Sales Team Structure: Pricing impacts the structure of a sales team and their day to day performance for two reasons. Higher price points decrease sales velocity, the number of deals closed per sales rep per unit time, and increase sales volatility, the chances a deal closes.
Inside sales teams selling $5-30K products can sustain a deal velocity of 3-8 transactions per month, depending on quota. This keeps morale high and creates a very predictable revenue forecast. No individual customer signing or balking will materially alter the company’s ability to achieve plan.
On the other hand, higher price points require more skilled, more expensive salespeople. Called field sales or outside sales people, their compensation starts at about $250k per year for on-target earnings (OTE - combination of salary and sales commission). Outside sales teams chase larger accounts, and may close 1-3 per year. But if all of them go sideways, the company’s revenues for the year will suffer materially.

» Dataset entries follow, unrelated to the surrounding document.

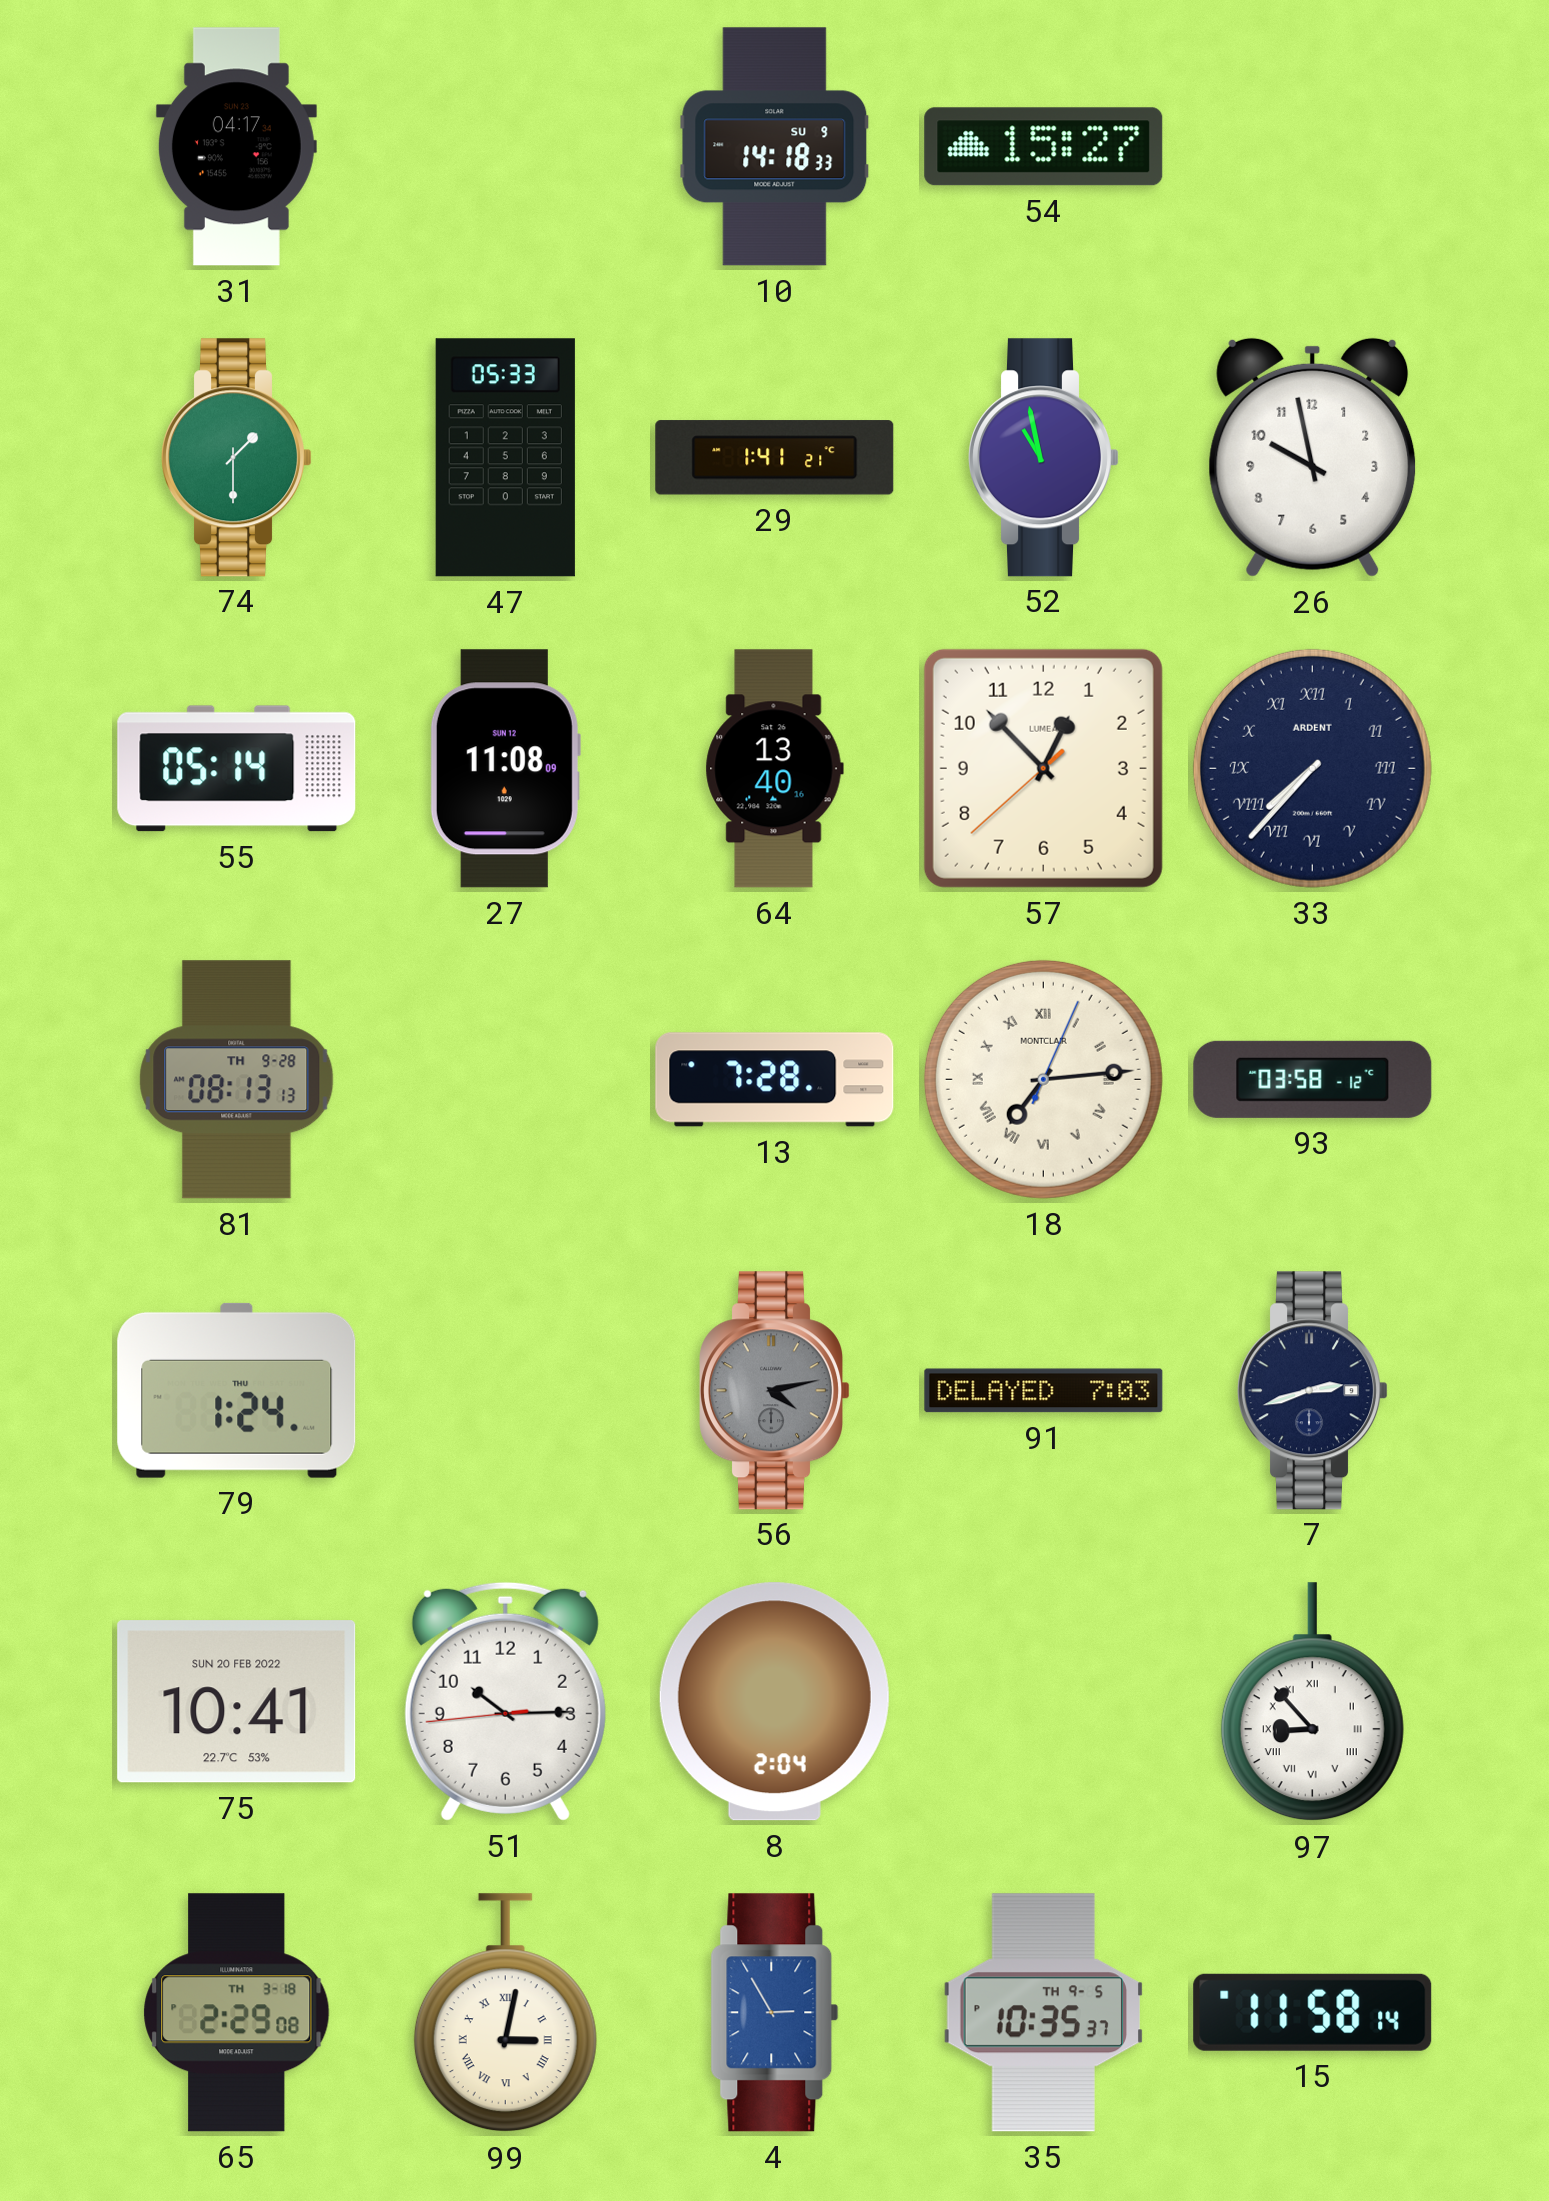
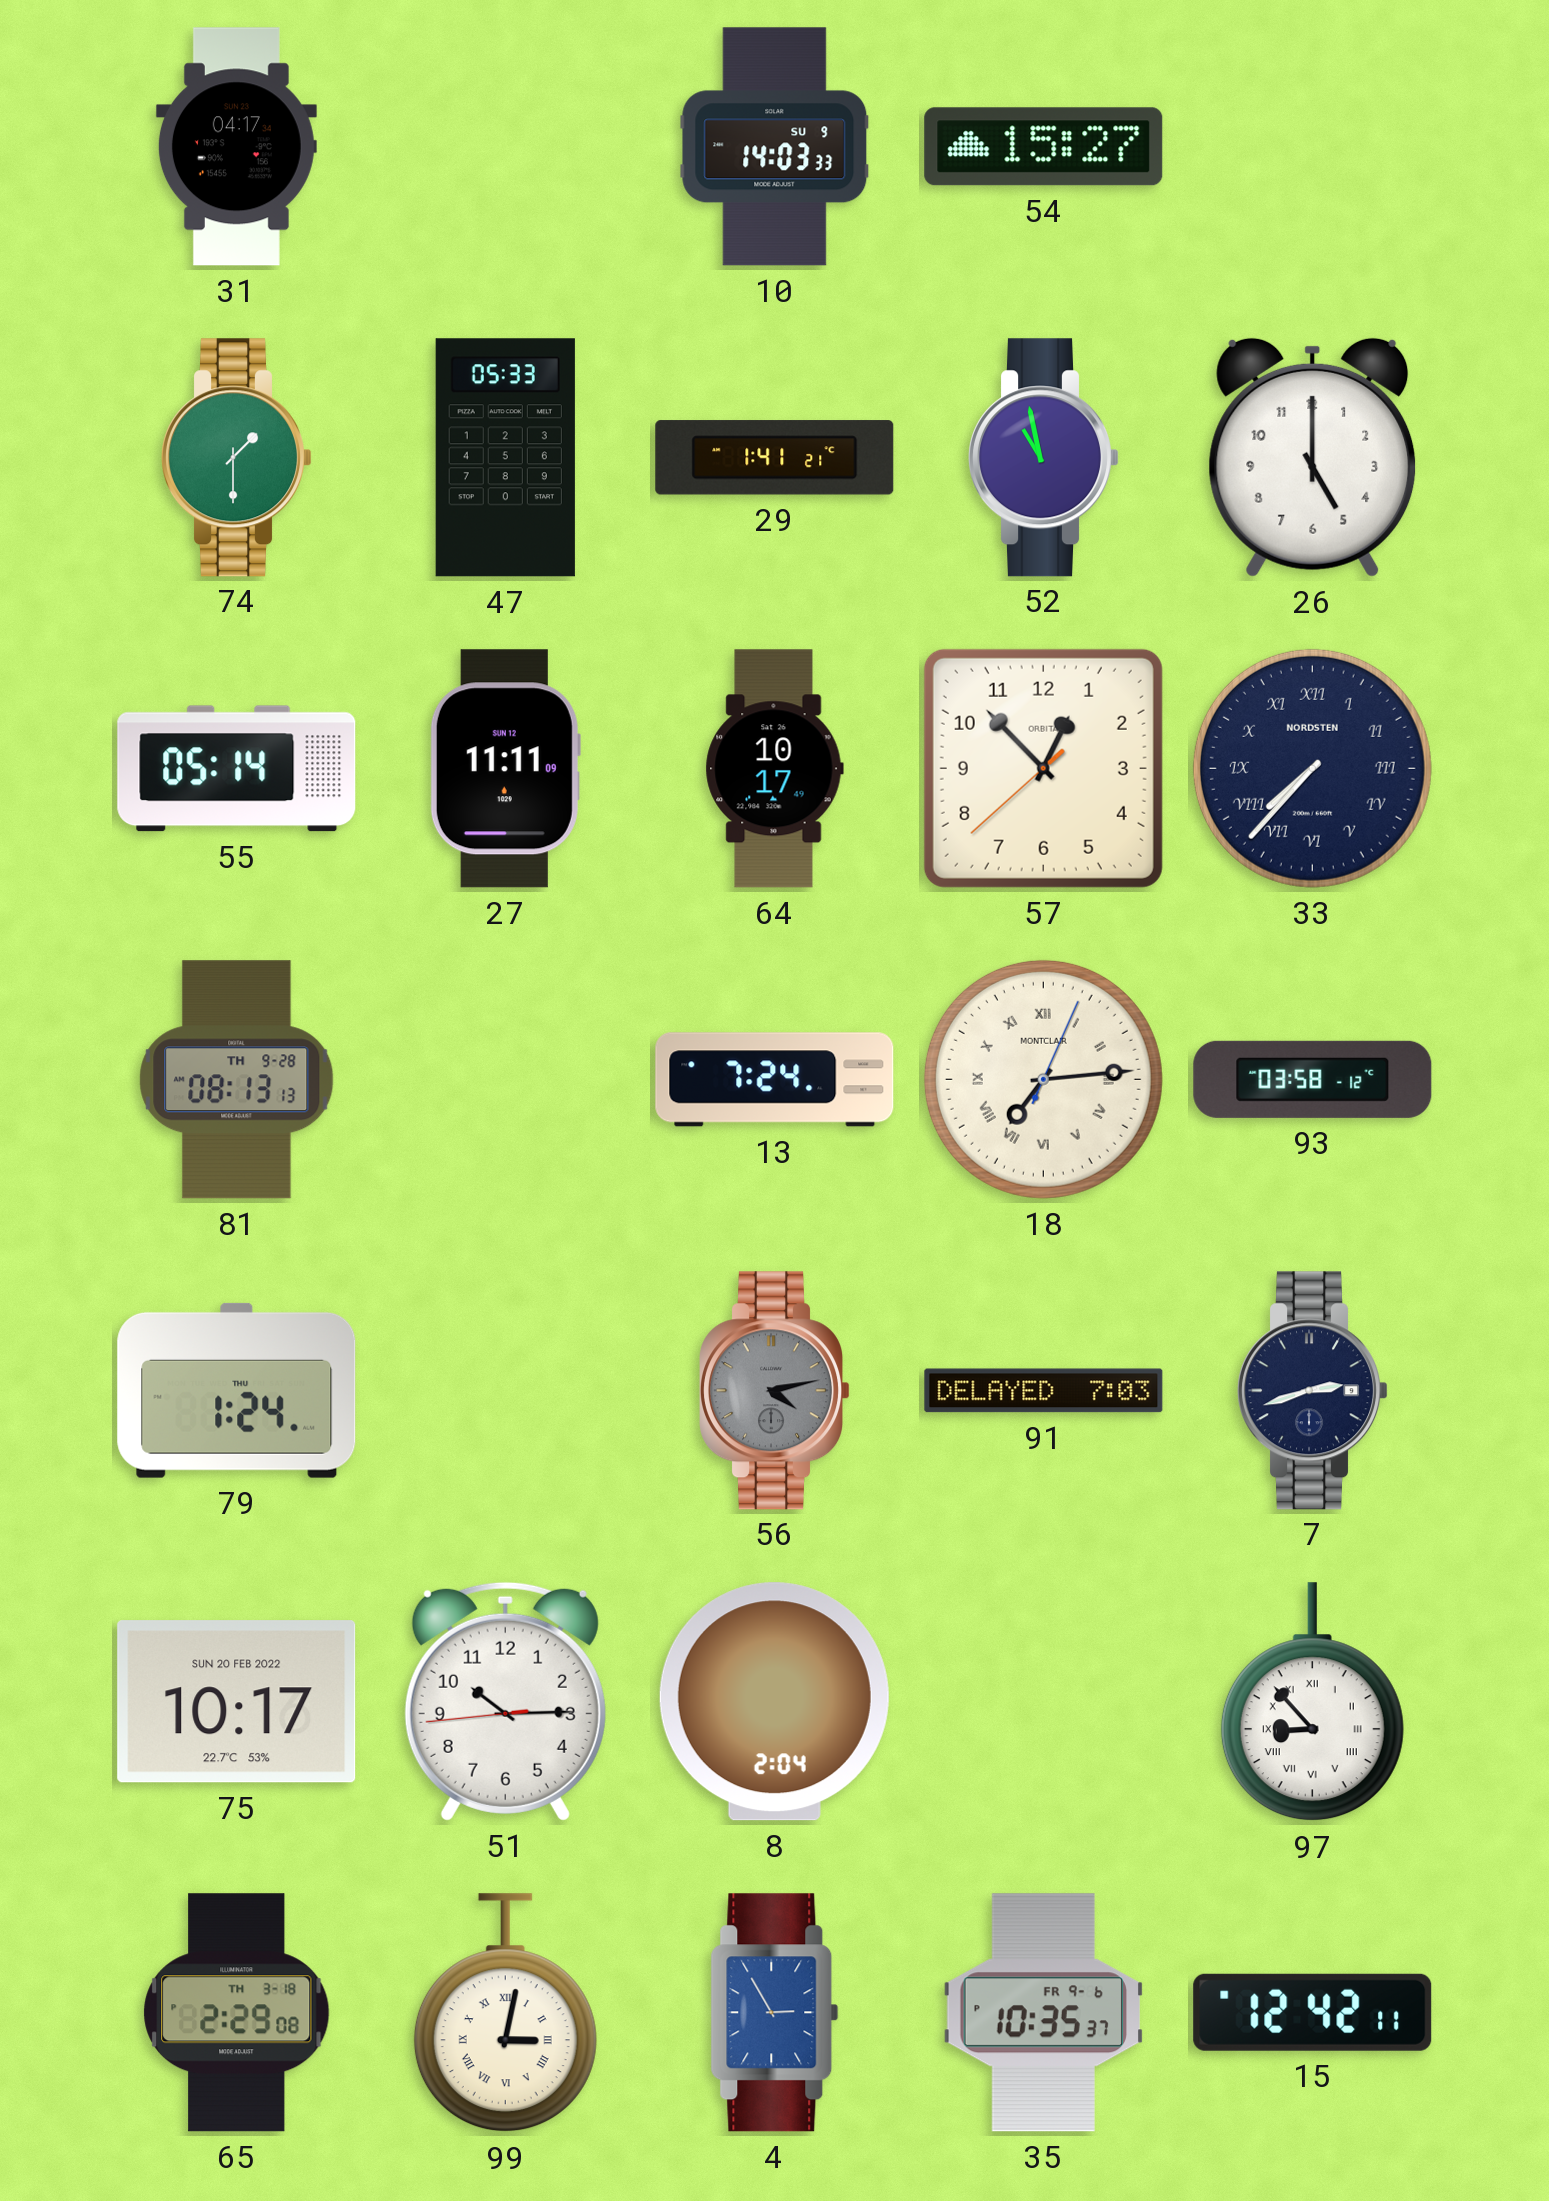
10: 14:18 -> 14:03
26: 9:58 -> 5:00
27: 11:08 -> 11:11
64: 13:40 -> 10:17
57 brand: LUMEA -> ORBITA
33 brand: ARDENT -> NORDSTEN
13: 7:28 -> 7:24
75: 10:41 -> 10:17
35 date: TH 9-5 -> FR 9-6
15: 11:58 -> 12:42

Contract Length: Many SaaS startups launch with monthly pricing which encourages customers to try the product and engenders demand. At some point, most SaaS startups switch to annual contracts for three reasons. First, revenue becomes much more predictable. Second, annual contracts often include terms that require pre-payment up-front which rewards the startup with lots of cash to grow faster. Third, contracts mitigate churn rates because the customer is only making a renewal decision once per year, instead of 12x per year. Employing contracts can materially improve a startup’s cash position, unit economics and predictability.

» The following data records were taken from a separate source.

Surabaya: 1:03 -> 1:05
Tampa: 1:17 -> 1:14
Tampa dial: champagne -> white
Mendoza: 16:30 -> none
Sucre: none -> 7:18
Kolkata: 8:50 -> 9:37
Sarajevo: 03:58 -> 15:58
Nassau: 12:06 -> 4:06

Your Startup’s Unit Economics: Your pricing plan has to enable the company to become profitable at some point. The value of your business is the discounted sum of all its future profits. Adopting a lower price point may increase sales velocity, create lots of demand, and keep sales teams happy, but if the price point doesn’t generate enough gross margin to achieve reasonably quick payback periods, and the business suffers from an increase in churn, the company is in trouble.
Just a quick reminder:
Payback Period = Cost of Customer Acquisition/Gross Margin
The gross margin is the revenue per customer minus the costs to provide the service. A decrease in price reduces gross margin and will consequently increase payback period.
Margin Structure of the Customer Base: Compared to software companies, grocery stores are terrible customers because grocery stores have single digit margins. The margin structure of your startup’s customers matters a great deal when setting pricing. All of your product’s cost must be paid from your customers margin. The more margin your customer has, the more they can pay you for your product.
Like product development, developing pricing is a never-ending exercise. A startup’s environment, its product and its positioning change with time, and price must evolve in tandem. The best way for a startup to ensure its price is reasonably optimal to create a framework for evaluating price and revisit the data a few times per year.
This is one framework. If you have others, or additions, email me. I’d love to hear them.
To end this conversation on pricing, I’ll quote Lawrence Steinmetz who wrote a book on sales called How to Sell at Margins Higher Than Your Competitors: “The first thing you have to understand is the selling price is a function of your ability to sell and nothing else. What’s the difference between an $8,000 Rolex and a $40 Seiko watch? The Seiko is a better time piece. It’s far more accurate. The difference is your ability to sell.” Sales, marketing, product and pricing, when aligned, create powerful branding and margin-expansion effects.